::: Information supplied :::

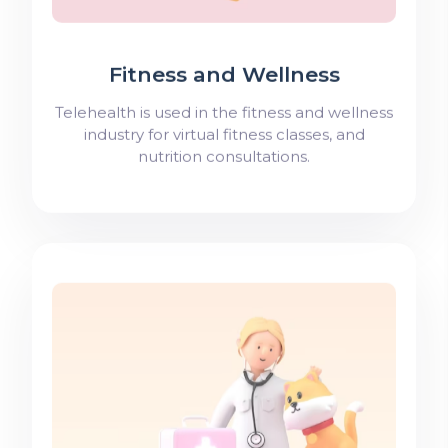
Fitness and Wellness
Telehealth is used in the fitness and wellness
industry for virtual fitness classes, and
nutrition consultations.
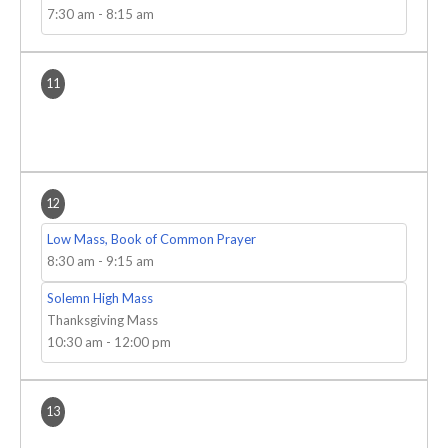
7:30 am
-
8:15 am
11
12
Low Mass, Book of Common Prayer
8:30 am
-
9:15 am
Solemn High Mass
Thanksgiving Mass
10:30 am
-
12:00 pm
13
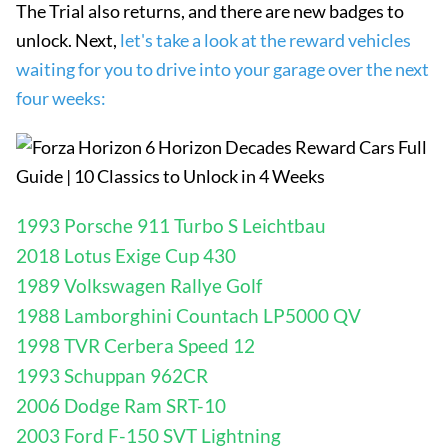
The Trial also returns, and there are new badges to
unlock. Next,
let's take a look at the reward vehicles
waiting for you to drive into your garage over the next
four weeks:
1993 Porsche 911 Turbo S Leichtbau
2018 Lotus Exige Cup 430
1989 Volkswagen Rallye Golf
1988 Lamborghini Countach LP5000 QV
1998 TVR Cerbera Speed ​​12
1993 Schuppan 962CR
2006 Dodge Ram SRT-10
2003 Ford F-150 SVT Lightning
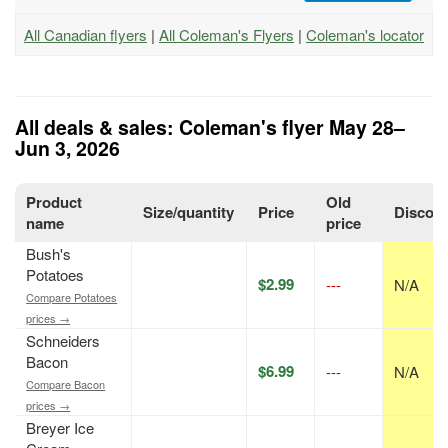
All Canadian flyers
|
All Coleman's Flyers
|
Coleman's locator
All deals & sales: Coleman's flyer May 28–
Jun 3, 2026
Product
Old
Size/quantity
Price
Discou
name
price
Bush's
Potatoes
$2.99
---
N/A
Compare Potatoes
prices →
Schneiders
Bacon
$6.99
---
N/A
Compare Bacon
prices →
Breyer Ice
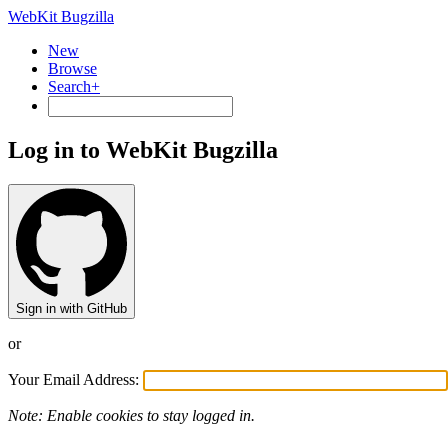
WebKit Bugzilla
New
Browse
Search+
Log in to WebKit Bugzilla
Sign in with GitHub
or
Your Email Address:
Note: Enable cookies to stay logged in.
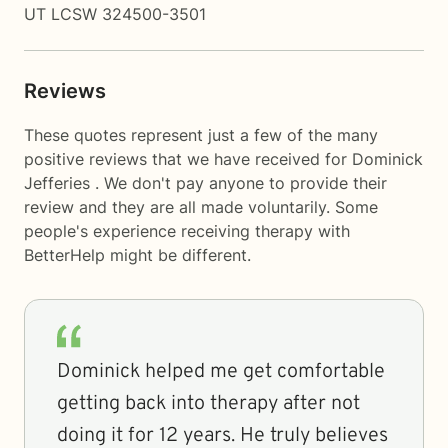
UT LCSW 324500-3501
Reviews
These quotes represent just a few of the many
positive reviews that we have received for Dominick
Jefferies . We don't pay anyone to provide their
review and they are all made voluntarily. Some
people's experience receiving therapy with
BetterHelp
might be different.
Dominick helped me get comfortable
getting back into therapy after not
doing it for 12 years. He truly believes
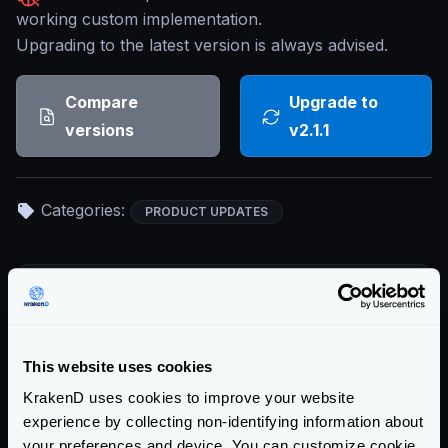
working custom implementation.
Upgrading to the latest version is always advised.
Compare
Upgrade to
versions
v2.1.1
Categories:
PRODUCT UPDATES
Return to blog's homepage
Blog categories
This website uses cookies
All categories
KrakenD uses cookies to improve your website
Product Updates (82)
experience by collecting non-identifying information about
Security (55)
your preferences and device. You can customize cookie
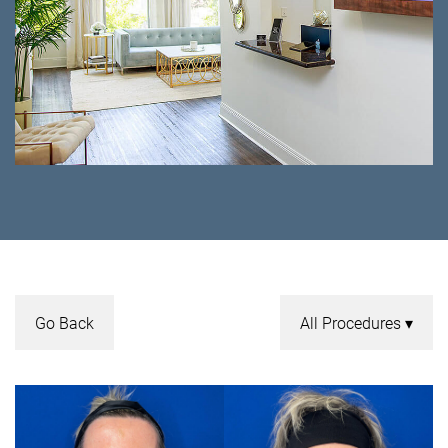
Go Back
All Procedures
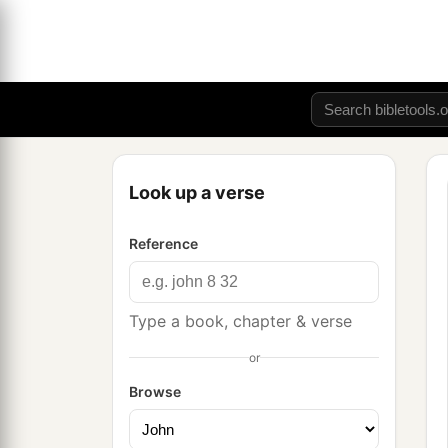
Look up a verse
Reference
Type a book, chapter & verse
or
Browse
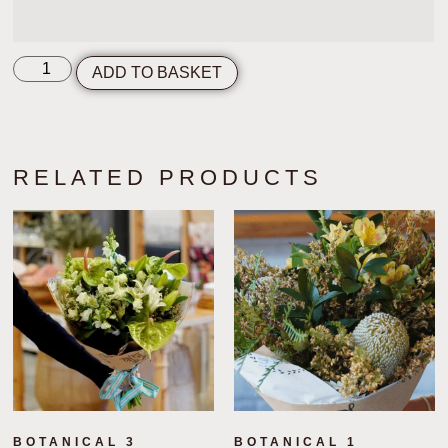
ADD TO BASKET
RELATED PRODUCTS
BOTANICAL 3
BOTANICAL 1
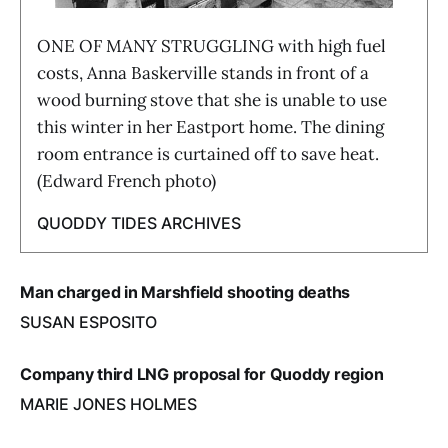
ONE OF MANY STRUGGLING with high fuel
costs, Anna Baskerville stands in front of a
wood burning stove that she is unable to use
this winter in her Eastport home. The dining
room entrance is curtained off to save heat.
(Edward French photo)
QUODDY TIDES ARCHIVES
Man charged in Marshfield shooting deaths
SUSAN ESPOSITO
Company third LNG proposal for Quoddy region
MARIE JONES HOLMES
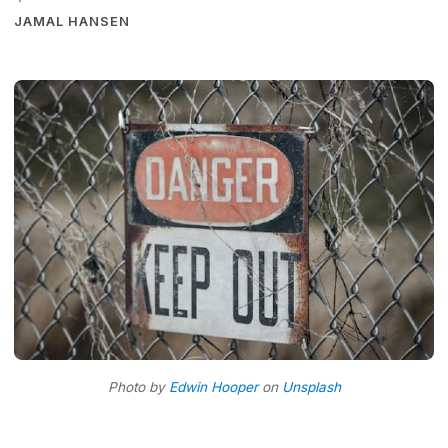
·
JAMAL HANSEN
Photo by
Edwin Hooper
on
Unsplash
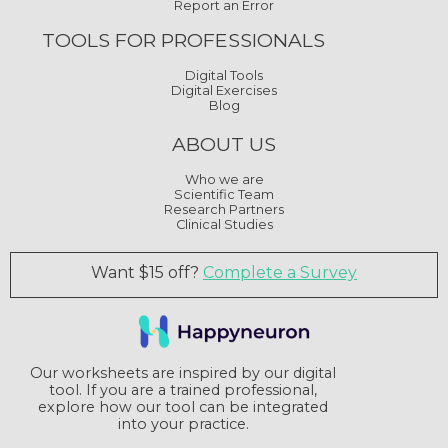
Report an Error
TOOLS FOR PROFESSIONALS
Digital Tools
Digital Exercises
Blog
ABOUT US
Who we are
Scientific Team
Research Partners
Clinical Studies
Want $15 off?
Complete a Survey
Our worksheets are inspired by our digital
tool. If you are a trained professional,
explore how our tool can be integrated
into your practice.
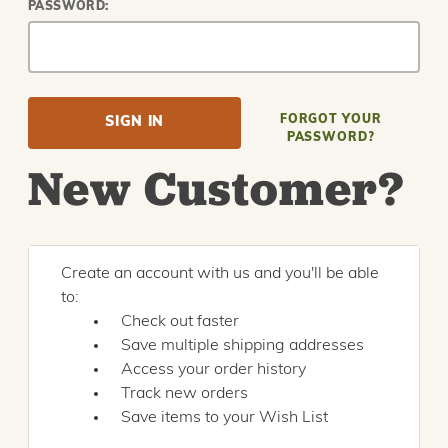
PASSWORD:
FORGOT YOUR
PASSWORD?
New Customer?
Create an account with us and you'll be able
to:
Check out faster
Save multiple shipping addresses
Access your order history
Track new orders
Save items to your Wish List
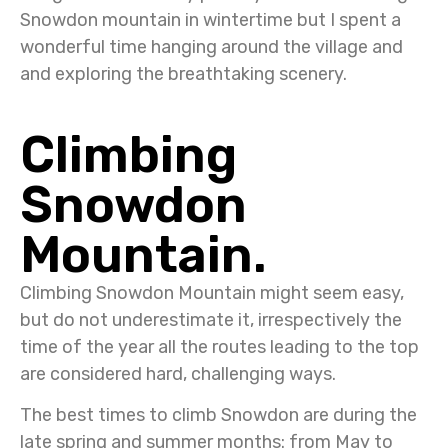
Snowdon mountain in wintertime but I spent a
wonderful time hanging around the village and
and exploring the breathtaking scenery.
Climbing
Snowdon
Mountain.
Climbing Snowdon Mountain might seem easy,
but do not underestimate it, irrespectively the
time of the year all the routes leading to the top
are considered hard, challenging ways.
The best times to climb Snowdon are during the
late spring and summer months: from May to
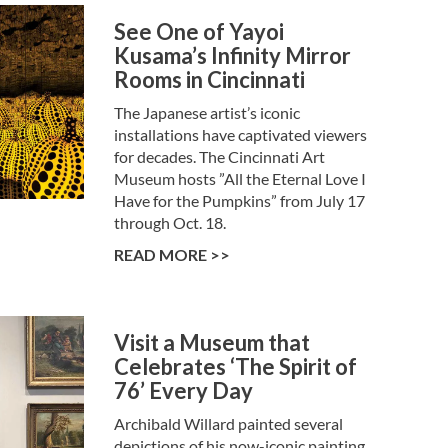
See One of Yayoi
Kusama’s Infinity Mirror
Rooms in Cincinnati
The Japanese artist’s iconic
installations have captivated viewers
for decades. The Cincinnati Art
Museum hosts ”All the Eternal Love I
Have for the Pumpkins” from July 17
through Oct. 18.
READ MORE >>
Visit a Museum that
Celebrates ‘The Spirit of
76’ Every Day
Archibald Willard painted several
depictions of his now-iconic painting,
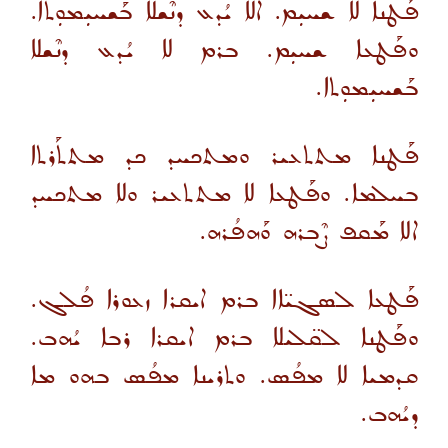
ܦܰܛܢܐ ܠܐ ܫܚܝܼܡ. ܐܠܐ ܝܳܕܥ ܕܢܶܫܠܐ ܒܰܫܚܝܼܡܘܼܬܐ.
ܘܦܰܛܥܐ ܫܚܝܼܡ. ܒܪܡ ܠܐ ܝܳܕܥ ܕܢܶܫܠܐ
ܒܰܫܚܝܼܡܘܼܬܐ.
ܦܰܛܢܐ ܡܬܬܥܝܪ ܘܡܬܟܚܕ ܟܕ ܡܬܬܰܪܬܐ
ܒܚܠܡܐ. ܘܦܰܛܥܐ ܠܐ ܡܬܬܥܝܪ ܘܠܐ ܡܬܟܚܕ
ܐܠܐ ܡܰܩܦ ܨܶܒܪܗ ܘܰܗܦܳܪܗ.
ܦܰܛܥܐ ܠܣܓܝ̈ܐܐ ܒܪܡ ܐܝܩܪܐ ܙܥܘܪܐ ܦܳܠܓ.
ܘܦܰܛܢܐ ܠܩ̈ܠܝܠܐ ܒܪܡ ܐܝܩܪܐ ܪܒܐ ܝܳܗܒ.
ܩܕܡܝܐ ܠܐ ܡܦܳܣ. ܘܬܪܝܢܐ ܡܦܳܣ ܒܗܘ ܡܐ
ܕܝܳܗܒ.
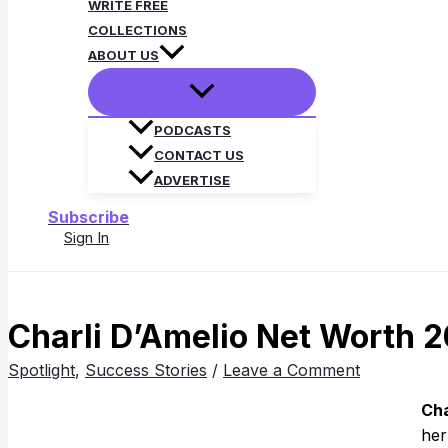
WRITE FREE
COLLECTIONS
ABOUT US
PODCASTS
CONTACT US
ADVERTISE
Subscribe
Sign In
Search
Charli D’Amelio Net Worth 2
Spotlight
,
Success Stories
/
Leave a Comment
Cha
her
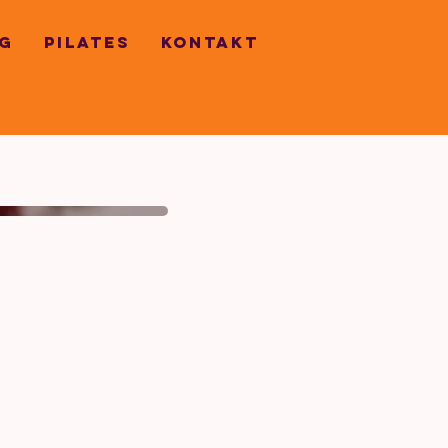
G
PILATES
KONTAKT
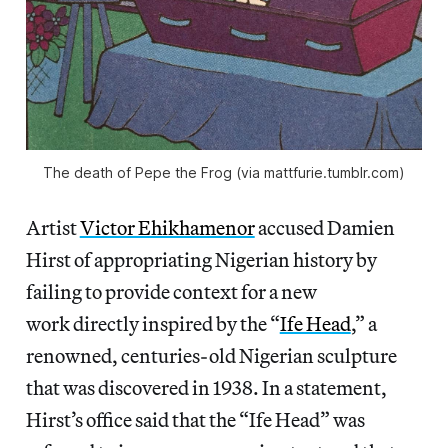
The death of Pepe the Frog (via mattfurie.tumblr.com)
Artist
Victor Ehikhamenor
accused Damien
Hirst of appropriating Nigerian history by
failing to provide context for a new
work directly inspired by the “
Ife Head
,” a
renowned, centuries-old Nigerian sculpture
that was discovered in 1938. In a statement,
Hirst’s office said that the “Ife Head” was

:::

## Exercise
Set down, exactly as written above, each line from the one with "Dominick helped me get comfortable" through the one with "Access your order history", and skip the pictures.

## Solution to this task
Dominick helped me get comfortable
getting back into therapy after not
doing it for 12 years. He truly believes
working custom implementation.
Upgrading to the latest version is always advised.
Compare
Upgrade to
versions
v2.1.1
Categories:
PRODUCT UPDATES
Return to blog's homepage
Blog categories
This website uses cookies
All categories
KrakenD uses cookies to improve your website
Product Updates (82)
experience by collecting non-identifying information about
Security (55)
your preferences and device. You can customize cookie
Go Back
All Procedures
Look up a verse
Reference
Type a book, chapter & verse
or
Browse
ADD TO BASKET
RELATED PRODUCTS
BOTANICAL 3
BOTANICAL 1
ONE OF MANY STRUGGLING with high fuel
costs, Anna Baskerville stands in front of a
wood burning stove that she is unable to use
this winter in her Eastport home. The dining
room entrance is curtained off to save heat.
(Edward French photo)
QUODDY TIDES ARCHIVES
Man charged in Marshfield shooting deaths
SUSAN ESPOSITO
Company third LNG proposal for Quoddy region
MARIE JONES HOLMES
·
JAMAL HANSEN
Photo by
Edwin Hooper
on
Unsplash
Report an Error
TOOLS FOR PROFESSIONALS
Digital Tools
Digital Exercises
Blog
ABOUT US
Who we are
Scientific Team
Research Partners
Clinical Studies
Want $15 off?
Complete a Survey
Our worksheets are inspired by our digital
tool. If you are a trained professional,
explore how our tool can be integrated
into your practice.
PASSWORD:
FORGOT YOUR
PASSWORD?
New Customer?
Create an account with us and you'll be able
to:
Check out faster
Save multiple shipping addresses
Access your order history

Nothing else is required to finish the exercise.